== TASK TO COMPLETE ==
Give the records below again, word for word. No pictures belong in the copy.

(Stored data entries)
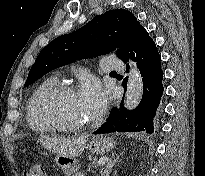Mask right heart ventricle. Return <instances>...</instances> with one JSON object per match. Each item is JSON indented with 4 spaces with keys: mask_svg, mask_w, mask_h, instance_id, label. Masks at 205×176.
<instances>
[{
    "mask_svg": "<svg viewBox=\"0 0 205 176\" xmlns=\"http://www.w3.org/2000/svg\"><path fill=\"white\" fill-rule=\"evenodd\" d=\"M58 83L57 77H49L41 82L32 92L26 103V121L29 129L36 133L42 134L52 130L51 126L42 123L36 117L35 108L40 96Z\"/></svg>",
    "mask_w": 205,
    "mask_h": 176,
    "instance_id": "e07e8e85",
    "label": "right heart ventricle"
}]
</instances>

== TASK OUTPUT ==
Mask right heart ventricle. Return <instances>...</instances> with one JSON object per match. Each item is JSON indented with 4 spaces with keys: mask_svg, mask_w, mask_h, instance_id, label. Masks at 205×176.
<instances>
[{
    "mask_svg": "<svg viewBox=\"0 0 205 176\" xmlns=\"http://www.w3.org/2000/svg\"><path fill=\"white\" fill-rule=\"evenodd\" d=\"M58 83L57 77H49L41 82L32 92L26 103V121L29 129L36 133L42 134L52 130L51 126L42 123L36 117L35 108L40 96Z\"/></svg>",
    "mask_w": 205,
    "mask_h": 176,
    "instance_id": "e07e8e85",
    "label": "right heart ventricle"
}]
</instances>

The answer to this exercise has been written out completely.